The majority of appointment scheduling workflows date back to the 1990’s and can require a phone call to the front office staff or, in larger practices, a patient access center. These tools have helped patients with scheduling appointments as well as appointment reminders. Virtual visits and the elimination of in-person waiting rooms, have pushed adoption of patient intake management solutions that will serve patients and practices even when the pandemic is in the rearview mirror. These solutions can help streamline front office workflows, empower patients, and allow physicians to spend more time interacting with patients and less time reading paper forms.
Reporting and Patient Identification
With patients booking their vaccinations at clinics outside of their primary care provider, it’s more important than ever to be able to track millions of vaccinations through vaccine registries. These registries play a critical role in assessing how well we are doing as a country in terms of vaccinating a majority percentage of the population. As one might expect, there have been a variety of changes required by registries as they seek to be the best possible tool in this battle. This has required EHR vendors and their practices to adapt to the changing requirements and regulations.

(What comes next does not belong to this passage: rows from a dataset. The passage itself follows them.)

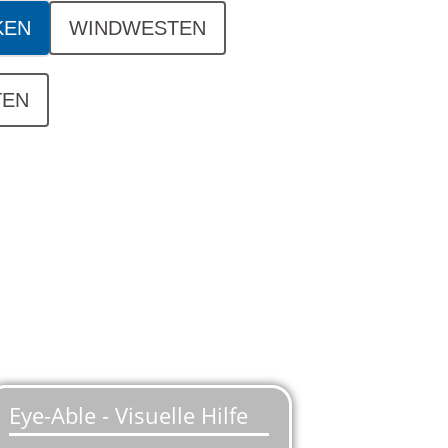
KEN
WINDWESTEN
TEN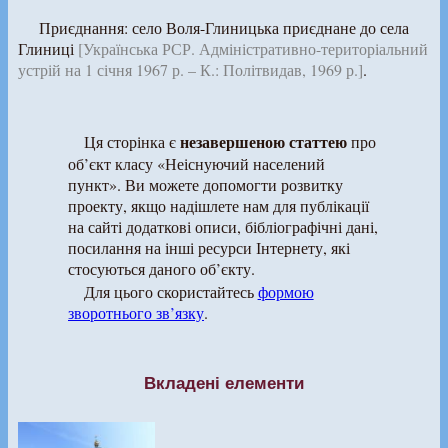
Приєднання: село Воля-Глиницька приєднане до села
Глиниці
[Українська РСР. Адміністративно-територіальний
устрій на 1 січня 1967 р. – К.: Політвидав, 1969 р.]
.
незавершеною статтею
Ця сторінка є
про
об’єкт класу «Неіснуючий населений
пункт». Ви можете допомогти розвитку
проекту, якщо надішлете нам для публікації
на сайті додаткові описи, бібліографічні дані,
посилання на інші ресурси Інтернету, які
стосуються даного об’єкту.
Для цього скористайтесь
формою
зворотнього зв’язку
.
Вкладені елементи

While free to all patients in the U.S., COVID-19 vaccines are still generating an enormous amount of insurance claims – which requires powerful, revenue cycle management tools. Vaccines have been paid for by the government, but the fees for the administration of the vaccine are paid for in the “usual” way for healthcare services. This has resulted in a high volume of low-dollar claims (the typical reimbursement for a COVID-19 test and COVID-19 vaccine administration is $42 and $25 respectively. The sheer volume coupled with the cost of processing claims, has created a bit of a hidden challenge to the healthcare system as we have seen the overall volume of claims more than double at some of our clients.
Looking Ahead: The Progression of Transformative Capabilities
As of June, the CDC reports that 168.5 million people in the U.S. have received at least one dose of the COVID-19 vaccine and 135.9 million people have been fully vaccinated. We’re on our way to seeing the light at the end of what has been a long tunnel. Now that the mass vaccine sites have given way to distribution at traditional healthcare locations, healthcare workers have had to incorporate high volume vaccine administration into their daily workflows.
These workflows must be capable of doing the following: identifying patients that are high priority for receiving the vaccine; engaging patients around COVID-19 vaccination; managing the coordination of patients across the two vaccine doses; properly documenting vaccinations according to guidelines; and reporting across clinical measure, registry and billing needs. These changes are imperative for ending this crisis and, they’ll yield dividends well beyond, as we look forward to a more accessible, high-quality healthcare system for all.